__Exercise requirements__.
Exactly and only the lines from the line holding "Регулятори температури для систем" to the end of the records should be reproduced. Leave pictures out.

__Data__.

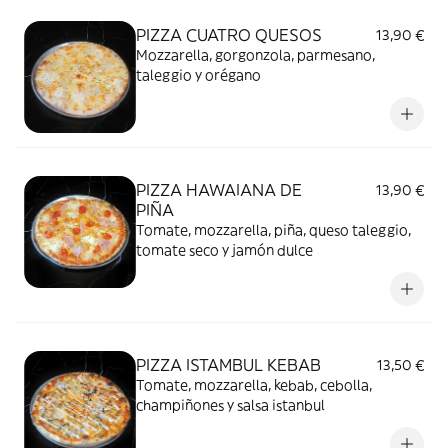
PIZZA CUATRO QUESOS
13,90 €
Mozzarella, gorgonzola, parmesano,
taleggio y orégano
PIZZA HAWAIANA DE
13,90 €
PIÑA
Tomate, mozzarella, piña, queso taleggio,
tomate seco y jamón dulce
PIZZA ISTAMBUL KEBAB
13,50 €
Tomate, mozzarella, kebab, cebolla,
champiñones y salsa istanbul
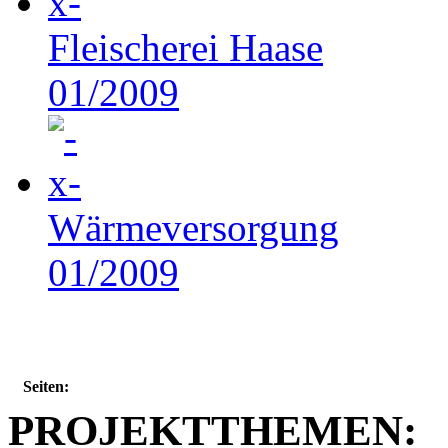
Fleischerei Haase
01/2009
Wärmeversorgung
01/2009
Seiten:
PROJEKTTHEMEN:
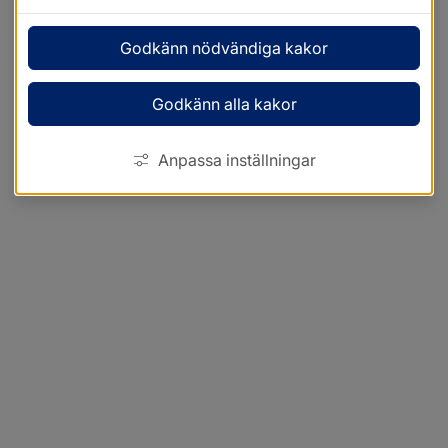
Godkänn nödvändiga kakor
Godkänn alla kakor
Anpassa inställningar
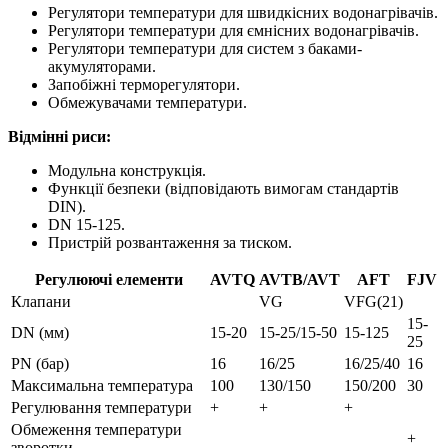
Регулятори температури для швидкісних водонагрівачів.
Регулятори температури для ємнісних водонагрівачів.
Регулятори температури для систем з баками-
акумуляторами.
Запобіжні терморегулятори.
Обмежувачами температури.
Відмінні риси:
Модульна конструкція.
Функції безпеки (відповідають вимогам стандартів
DIN).
DN 15-125.
Пристрій розвантаження за тиском.
Регулюючі елементи
AVTQ
AVTB/AVT
AFT
FJV
Клапани
VG
VFG(21)
15-
DN (мм)
15-20
15-25/15-50
15-125
25
PN (бар)
16
16/25
16/25/40
16
Максимальна температура
100
130/150
150/200
30
Регулювання температури
+
+
+
Обмеження температури
+
зворотки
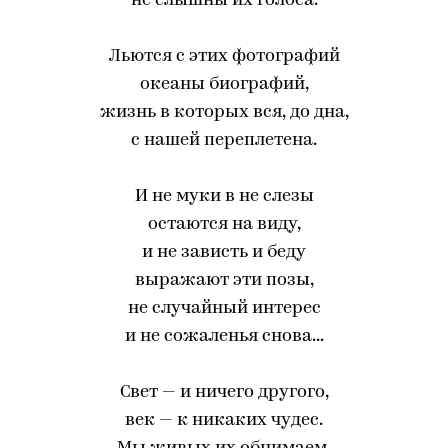
не слышны их голоса.
Льются с этих фотографий
океаны биографий,
жизнь в которых вся, до дна,
с нашей переплетена.
И не муки в не слезы
остаются на виду,
и не зависть и беду
выражают эти позы,
не случайный интерес
и не сожаленья снова...
Свет — и ничего другого,
век — к никаких чудес.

__Completed exercise__.
Регулятори температури для систем з баками-
акумуляторами.
Запобіжні терморегулятори.
Обмежувачами температури.
Відмінні риси:
Модульна конструкція.
Функції безпеки (відповідають вимогам стандартів
DIN).
DN 15-125.
Пристрій розвантаження за тиском.
Регулюючі елементи
AVTQ
AVTB/AVT
AFT
FJV
Клапани
VG
VFG(21)
15-
DN (мм)
15-20
15-25/15-50
15-125
25
PN (бар)
16
16/25
16/25/40
16
Максимальна температура
100
130/150
150/200
30
Регулювання температури
+
+
+
Обмеження температури
+
зворотки
не слышны их голоса.
Льются с этих фотографий
океаны биографий,
жизнь в которых вся, до дна,
с нашей переплетена.
И не муки в не слезы
остаются на виду,
и не зависть и беду
выражают эти позы,
не случайный интерес
и не сожаленья снова...
Свет — и ничего другого,
век — к никаких чудес.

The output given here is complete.